In trying to address the food security issue vis-a- vis the proposal, one of the outcomes could be a decision on public stockholding whereas the mandate is the other way round, India argued.
The G-33 countries - led by India and including China and the Philippines - want public stockholding for food security purposes to come under the 'Green Box' ? subsidies that cause no or minimum trade distortion.
The G-33 debated the US proposal on Friday's second dedicated session this year on the issue at the Geneva-based World Trade Organisation (WTO). The proposal was among many others to clinch a deal.
The proposal comprises three main elements - reviewing efficacy and trade effects of existing food security programmes and the extent to which they meet their goals; evaluating the real and potential problems encountered in implementing food security programmes because of constraints in the existing WTO rules; and drawing from the best practices and recommendations on food stockholding.
Best practices in food stockholding would include programmes in states that are most economical, targeted and effective and the ones that are not trade distorting and have enhanced transparency.
Indonesia, speaking on behalf of the G-33 countries, said that the real issue is getting a permanent solution, not to engage in an academic programme or to expand the mandate to review existing programmes.
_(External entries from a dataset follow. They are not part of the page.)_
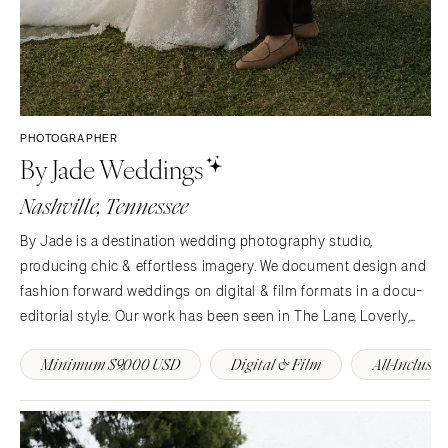
PHOTOGRAPHER
By Jade Weddings
Nashville, Tennessee
By Jade is a destination wedding photography studio,
producing chic & effortless imagery. We document design and
fashion forward weddings on digital & film formats in a docu-
editorial style. Our work has been seen in The Lane, Loverly,
Together Journal, Rocky Mountain Bride, and more.
Minimum $9,000 USD
Digital & Film
All-Inclusiv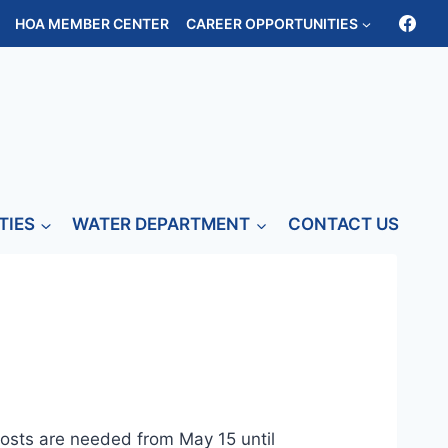
HOA MEMBER CENTER
CAREER OPPORTUNITIES
TIES
WATER DEPARTMENT
CONTACT US
osts are needed from May 15 until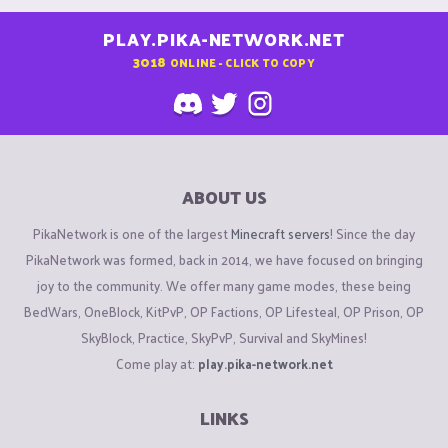
PLAY.PIKA-NETWORK.NET
3018
ONLINE - CLICK TO COPY
ABOUT US
PikaNetwork is one of the largest
Minecraft servers
! Since the day
PikaNetwork was formed, back in 2014, we have focused on bringing
joy to the community. We offer many game modes, these being
BedWars, OneBlock, KitPvP, OP Factions, OP Lifesteal, OP Prison, OP
SkyBlock, Practice, SkyPvP, Survival and SkyMines!
Come play at:
play.pika-network.net
LINKS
The informal meeting also saw the playing out of the old hardened battle lines between the proponents of another proposal to the issue, called the G-33 proposal, and the opponents of it.
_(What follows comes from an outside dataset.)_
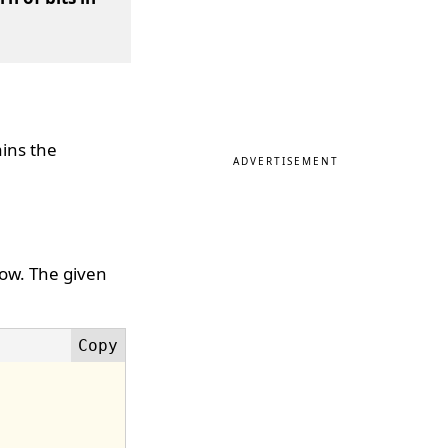
ains the
ADVERTISEMENT
low. The given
The G-33 proposal suggests to amend the Agriculture Agreement to provide new flexibilities for programmes when governments buy food from low-income farmers at supported prices to build up stocks, to be shifted from the 'Amber Box' all domestic support measures considered to distort production and trade to the Green Box.
The EU along with Australia and some other countries have called for maintaining the "integrity of the Green Box" and keeping the "Green Box, Green".
One of the suggestions to the logjam was a solution on the basis of the calculation of Aggregate Measurement Support (AMS)- the base period for which is still the 1986-88 prices. India, which is against it, has been arguing that this has made it increasingly difficult for developing countries to stay within the WTO-prescribed limits.
An interim peace clause was brokered last year in November, when India had blocked the global Trade Facilitation Agreement to find a solution to the stockpiling logjam, which protected developing countries from legal consequences if it exceeded its Amber Box limits as a result of stockholding for food security.
India also suggested a new 'Friend of the Chair' (a delegate designated by the presiding officer to perform a particular task) to expedite the process of finding a solution before the end of the year as "time is running out".
Chairperson Ambassador John Adank, New Zealand's Permanent Representative to the WTO, said that "wide gaps" remain between the G-33 proposal and its opponents.
There are two broad areas of concern - the impact on the architecture of the existing Agriculture Agreement, particularly shifting the market price support programmes into the Green Box, and secondly, the "unintended consequences" of the G-33 proposal on export markets, Adanks stated.